The Department for Education has published annual school exclusion statistics for the 2009/10 academic year, revealing that 5,740 permanent exclusions were made at primary, secondary and special schools during the period.
While some schools and teaching jobs specialise in dealing with disruptive children, most schools were also forced to resort to making fixed-period exclusions in cases where permanent expulsion was deemed too severe.
Altogether, there were 279,260 fixed-period exclusions at state-funded secondary schools, 27,210 at primary schools and 14,910 at special schools.
The average length of these suspensions was 2.5 days for secondary school pupils and 2.1 days for those in primary school.
A breakdown by gender indicated that boys are four times more likely to be permanently excluded than girls and three times more likely to be suspended.
The figures also indicated that pupils with special educational needs (SEN) are eight times as likely to be expelled as those without SEN.
Schools minister Nick Gibb said that thousands of students are being excluded as a result of "persistent disruption and violent or abusive behaviour".
He added that tackling poor behaviour and raising academic standards are two of the government's key goals in education.
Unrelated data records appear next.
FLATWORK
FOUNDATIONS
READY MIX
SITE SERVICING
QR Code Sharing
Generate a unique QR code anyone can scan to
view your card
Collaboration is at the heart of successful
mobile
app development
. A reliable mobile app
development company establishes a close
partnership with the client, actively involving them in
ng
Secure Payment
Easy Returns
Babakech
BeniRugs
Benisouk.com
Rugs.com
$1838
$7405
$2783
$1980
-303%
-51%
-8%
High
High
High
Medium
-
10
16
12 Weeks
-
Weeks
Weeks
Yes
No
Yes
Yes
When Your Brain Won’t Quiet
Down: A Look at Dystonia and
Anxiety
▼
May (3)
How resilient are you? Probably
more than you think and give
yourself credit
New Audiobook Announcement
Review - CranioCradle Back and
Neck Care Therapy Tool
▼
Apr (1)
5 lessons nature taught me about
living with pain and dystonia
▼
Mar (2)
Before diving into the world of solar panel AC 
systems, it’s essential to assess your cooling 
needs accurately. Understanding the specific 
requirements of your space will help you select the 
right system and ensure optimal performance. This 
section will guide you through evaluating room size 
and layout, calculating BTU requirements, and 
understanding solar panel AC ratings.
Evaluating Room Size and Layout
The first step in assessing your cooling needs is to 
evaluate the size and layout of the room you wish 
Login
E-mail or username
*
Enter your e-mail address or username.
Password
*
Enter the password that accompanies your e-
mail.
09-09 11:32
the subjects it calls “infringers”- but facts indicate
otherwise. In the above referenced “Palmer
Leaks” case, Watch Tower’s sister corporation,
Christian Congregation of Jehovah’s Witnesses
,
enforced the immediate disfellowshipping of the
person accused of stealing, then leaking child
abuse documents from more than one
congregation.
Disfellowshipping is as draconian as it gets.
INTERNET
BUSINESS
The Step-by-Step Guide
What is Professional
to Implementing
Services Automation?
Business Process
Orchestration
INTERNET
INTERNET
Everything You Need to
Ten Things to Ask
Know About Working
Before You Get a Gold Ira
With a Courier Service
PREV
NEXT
"We have already introduced a series measures to put head teachers and teachers back in control of the classroom – including clearer guidance and increased search powers. Through the Education Bill we are introducing further measures to strengthen teacher authority and support schools in maintaining good behaviour," the minister said.
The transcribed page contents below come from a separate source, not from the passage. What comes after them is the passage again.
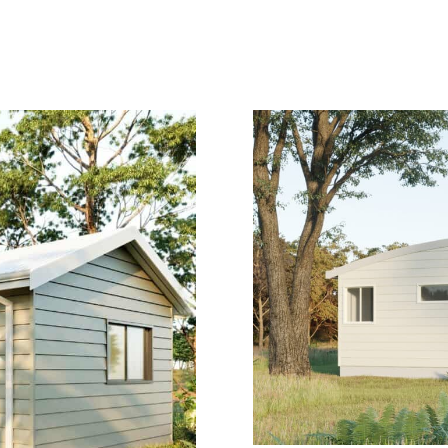
GNS
LEARN
FINANCE
COMMERCIAL MODUL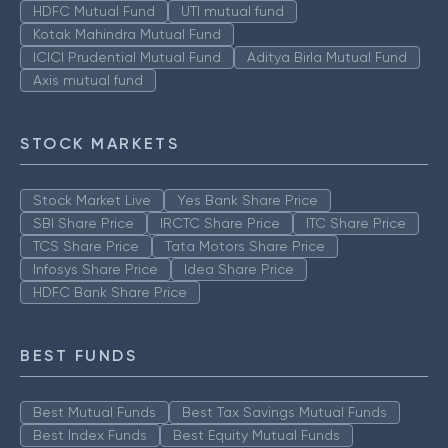
HDFC Mutual Fund
UTI mutual fund
Kotak Mahindra Mutual Fund
ICICI Prudential Mutual Fund
Aditya Birla Mutual Fund
Axis mutual fund
STOCK MARKETS
Stock Market Live
Yes Bank Share Price
SBI Share Price
IRCTC Share Price
ITC Share Price
TCS Share Price
Tata Motors Share Price
Infosys Share Price
Idea Share Price
HDFC Bank Share Price
BEST FUNDS
Best Mutual Funds
Best Tax Savings Mutual Funds
Best Index Funds
Best Equity Mutual Funds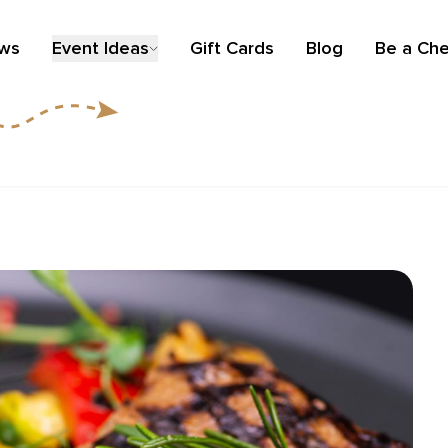
ews
Event Ideas
Gift Cards
Blog
Be a Che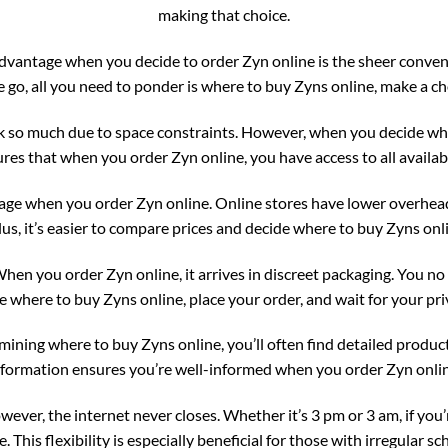
making that choice.
vantage when you decide to order Zyn online is the sheer convenie
go, all you need to ponder is where to buy Zyns online, make a cho
k so much due to space constraints. However, when you decide whe
res that when you order Zyn online, you have access to all availabl
tage when you order Zyn online. Online stores have lower overhead
us, it’s easier to compare prices and decide where to buy Zyns onli
 When you order Zyn online, it arrives in discreet packaging. You no
 where to buy Zyns online, place your order, and wait for your pri
ning where to buy Zyns online, you’ll often find detailed product
nformation ensures you’re well-informed when you order Zyn onlin
wever, the internet never closes. Whether it’s 3 pm or 3 am, if you
. This flexibility is especially beneficial for those with irregular sc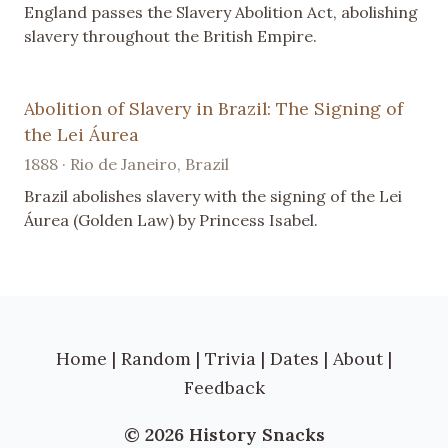
England passes the Slavery Abolition Act, abolishing
slavery throughout the British Empire.
Abolition of Slavery in Brazil: The Signing of
the Lei Áurea
1888 · Rio de Janeiro, Brazil
Brazil abolishes slavery with the signing of the Lei
Áurea (Golden Law) by Princess Isabel.
Home
|
Random
|
Trivia
|
Dates
|
About
|
Feedback
© 2026 History Snacks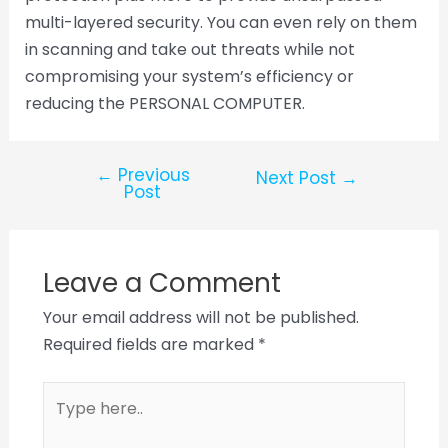
multi-layered security. You can even rely on them
in scanning and take out threats while not
compromising your system’s efficiency or
reducing the PERSONAL COMPUTER.
←
Previous
Next Post
→
Post
Leave a Comment
Your email address will not be published.
Required fields are marked
*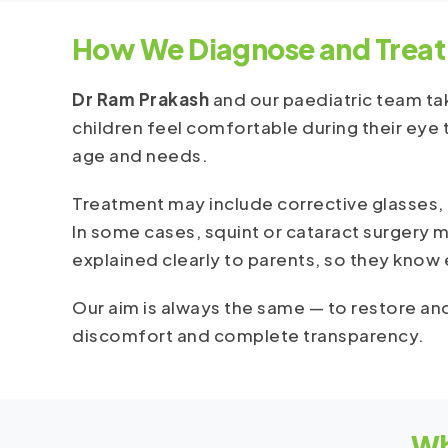
How We Diagnose and Treat
Dr Ram Prakash
and our paediatric team tak
children feel comfortable during their eye t
age and needs.
Treatment may include corrective glasses, p
In some cases, squint or cataract surgery
explained clearly to parents, so they know
Our aim is always the same — to restore and
discomfort and complete transparency.
Wh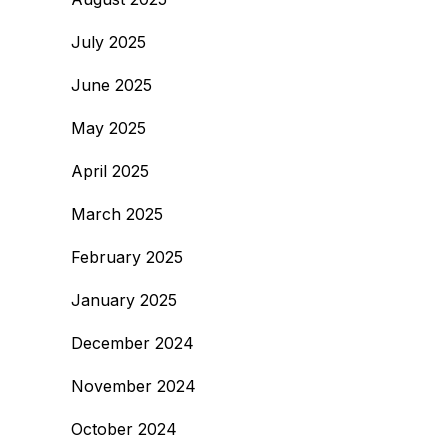
July 2025
June 2025
May 2025
April 2025
March 2025
February 2025
January 2025
December 2024
November 2024
October 2024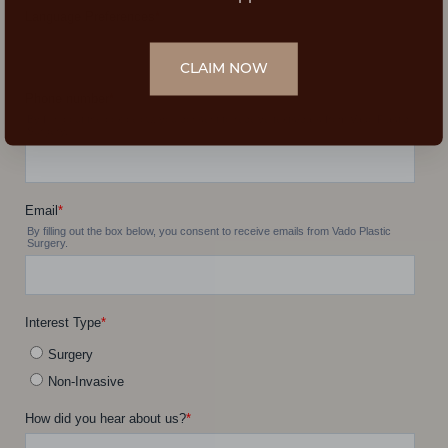
CLAIM NOW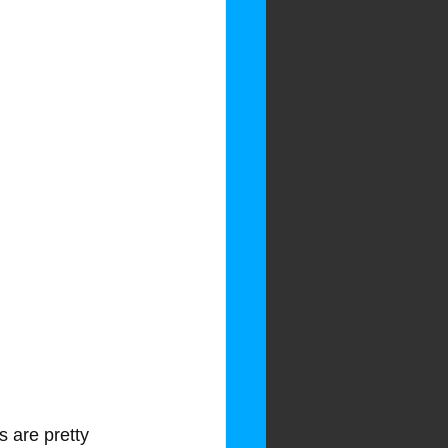
 are pretty 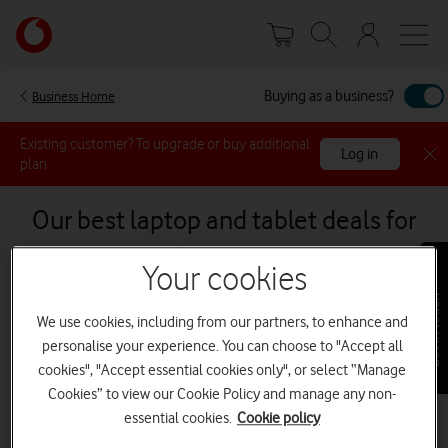
Skip
Your
to
account
main
options
content
Buying as a business?
Business Home
Existing customer? To upgrade or buy additional
Log in
plan
Our best laptop and tablet deals for
business
Your cookies
Get in touch
tab
tab
Tablets
Laptops
We use cookies, including from our partners, to enhance and
1
2
of
of
personalise your experience. You can choose to "Accept all
2
2
cookies", "Accept essential cookies only", or select “Manage
Save £180 (ex VAT)
Cookies” to view our Cookie Policy and manage any non-
essential cookies.
Cookie policy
The government's reforms on discipline in schools were published earlier this month and entailed people in teaching jobs being given clearer guidance on how they can exert authority in the classroom.
Guidance, slashed from 600 pages to 52, confirmed that schools should not have a "no touch" policy as there are instances where it is desirable for a primary or secondary teacher to touch a student, such as when dealing with accidents or teaching a musical instrument.
It also noted that teachers have legal power to use reasonable force to remove a pupil who is disrupting a class and heads can search for a number of items including alcohol, illegal drugs and stolen property without consent.